England.  The first surname sightings appear to have been in Suffolk.  A Gilbert de Branteston can be found in the Suffolk pipe rolls of 1200.  The will of Edmund Branston was recorded at Capel St. Mary in 1465 and these Branstons were there a century or so later. Then there were Bransons in Berkshire and Leicestershire.

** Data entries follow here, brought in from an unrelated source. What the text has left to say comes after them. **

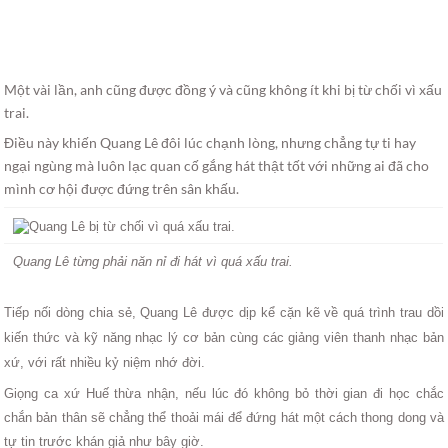
Một vài lần, anh cũng được đồng ý và cũng không ít khi bị từ chối vì xấu
trai.
Điều này khiến Quang Lê đôi lúc chạnh lòng, nhưng chẳng tự ti hay
ngại ngùng mà luôn lạc quan cố gắng hát thật tốt với những ai đã cho
mình cơ hội được đứng trên sân khấu.
Quang Lê từng phải năn nỉ đi hát vì quá xấu trai.
Tiếp nối dòng chia sẻ, Quang Lê được dịp kể cặn kẽ về quá trình trau dồi
kiến thức và kỹ năng nhạc lý cơ bản cùng các giảng viên thanh nhạc bản
xứ, với rất nhiều kỷ niệm nhớ đời.
Giọng ca xứ Huế thừa nhận, nếu lúc đó không bỏ thời gian đi học chắc
chắn bản thân sẽ chẳng thể thoải mái để đứng hát một cách thong dong và
tự tin trước khán giả như bây giờ.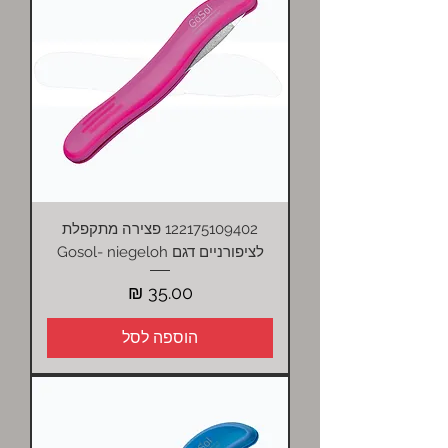
122175109402 פצירה מתקפלת
לציפורניים דגם Gosol- niegeloh
מחיר
הוספה לסל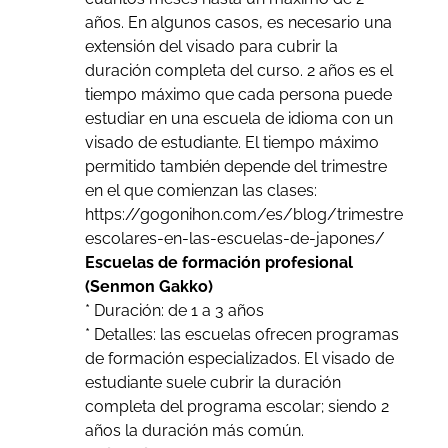
años. En algunos casos, es necesario una
extensión del visado para cubrir la
duración completa del curso. 2 años es el
tiempo máximo que cada persona puede
estudiar en una escuela de idioma con un
visado de estudiante. El tiempo máximo
permitido también depende del trimestre
en el que comienzan las clases:
https://gogonihon.com/es/blog/trimestres-
escolares-en-las-escuelas-de-japones/
Escuelas de formación profesional
(Senmon Gakko)
* Duración: de 1 a 3 años
* Detalles: las escuelas ofrecen programas
de formación especializados. El visado de
estudiante suele cubrir la duración
completa del programa escolar; siendo 2
años la duración más común.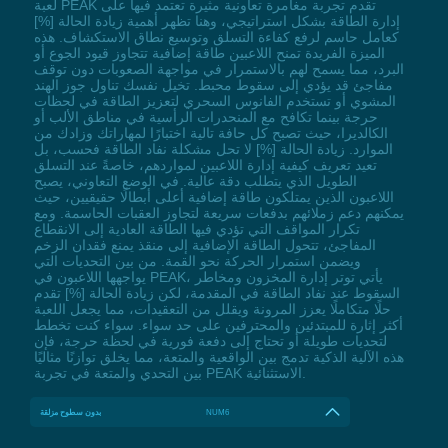
لعبة PEAK تقدم تجربة مغامرة تعاونية مثيرة تعتمد فيها على
إدارة الطاقة بشكل استراتيجي، وهنا تظهر أهمية زيادة الحالة [%]
كعامل حاسم لرفع كفاءة التسلق وتوسيع نطاق الاستكشاف. هذه
الميزة الفريدة تمنح اللاعبين طاقة إضافية تتجاوز قيود الجوع أو
البرد، مما يسمح لهم بالاستمرار في مواجهة الصعوبات دون توقف
مفاجئ قد يؤدي إلى سقوط محبط. تخيل نفسك تناول جوز الهند
المشوي أو تستخدم الفانوس السحري لتعزيز الطاقة في لحظات
حرجة بينما تكافح مع المنحدرات الرأسية في مناطق الألب أو
الكالديرا، حيث تصبح كل حافة تالية اختبارًا لمهاراتك وزادك من
الموارد. زيادة الحالة [%] لا تحل مشكلة نفاد الطاقة فحسب، بل
تعيد تعريف كيفية إدارة اللاعبين لمواردهم، خاصةً عند التسلق
الطويل الذي يتطلب دقة عالية. في الوضع التعاوني، يصبح
اللاعبون الذين يمتلكون طاقة إضافية أعلى أبطالًا حقيقيين، حيث
يمكنهم دعم زملائهم بدفعات سريعة لتجاوز العقبات الحاسمة. ومع
تكرار المواقف التي تؤدي فيها الطاقة العادية إلى الانقطاع
المفاجئ، تتحول الطاقة الإضافية إلى منقذ يمنع فقدان الزخم
ويضمن استمرار الحركة نحو القمة. من بين التحديات التي
يواجهها اللاعبون في PEAK، يأتي توتر إدارة المخزون ومخاطر
السقوط عند نفاد الطاقة في المقدمة، لكن زيادة الحالة [%] تقدم
حلًا متكاملًا يعزز المرونة ويقلل من التعقيدات، مما يجعل اللعبة
أكثر إثارة للمبتدئين والمحترفين على حد سواء. سواء كنت تخطط
لتحديات طويلة أو تحتاج إلى دفعة فورية في لحظة حرجة، فإن
هذه الآلية الذكية تدمج بين الواقعية والمتعة، مما يخلق توازنًا مثاليًا
بين التحدي والمتعة في تجربة PEAK الاستثنائية.
NUM6
بدون سطوح مزلقة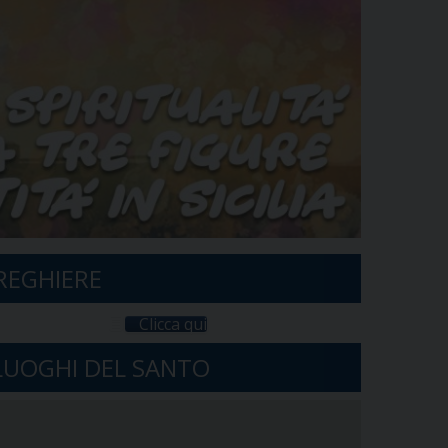
REGHIERE
Clicca qui
 LUOGHI DEL SANTO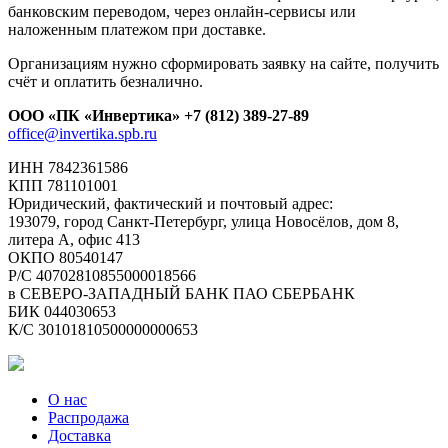
банковским переводом, через онлайн-сервисы или
наложенным платежом при доставке.
Организациям нужно сформировать заявку на сайте, получить
счёт и оплатить безналично.
ООО «ПК «Инвертика»
+7 (812) 389-27-89
office@invertika.spb.ru
ИНН 7842361586
КПП 781101001
Юридический, фактический и почтовый адрес:
193079, город Санкт-Петербург, улица Новосёлов, дом 8,
литера А, офис 413
ОКПО 80540147
Р/С 40702810855000018566
в СЕВЕРО-ЗАПАДНЫЙ БАНК ПАО СБЕРБАНК
БИК 044030653
К/С 30101810500000000653
О нас
Распродажа
Доставка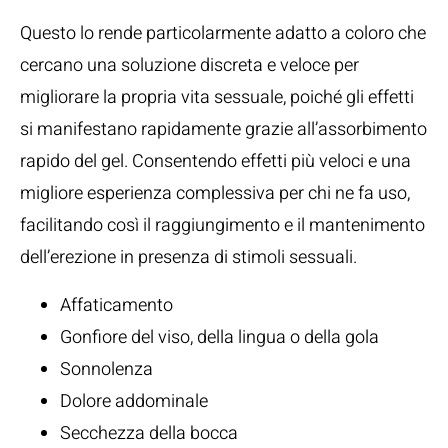
Questo lo rende particolarmente adatto a coloro che
cercano una soluzione discreta e veloce per
migliorare la propria vita sessuale, poiché gli effetti
si manifestano rapidamente grazie all’assorbimento
rapido del gel. Consentendo effetti più veloci e una
migliore esperienza complessiva per chi ne fa uso,
facilitando così il raggiungimento e il mantenimento
dell’erezione in presenza di stimoli sessuali.
Affaticamento
Gonfiore del viso, della lingua o della gola
Sonnolenza
Dolore addominale
Secchezza della bocca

The largest number of Bransons have come from Leicestershire.  The death of Elizabeth Branson was recorded in Husbands Bosworth in 1601. William Branson was born in Whitwick near Loughborough in the 1740’s and married Elizabeth Jesson there in 1762.  Later Bransons were to be found in Whitwick during the 19th century.  There were Bransons also by the early 1800’s in Nottinghamshire, Northamptonshire, Lincolnshire and Buckinghamshire.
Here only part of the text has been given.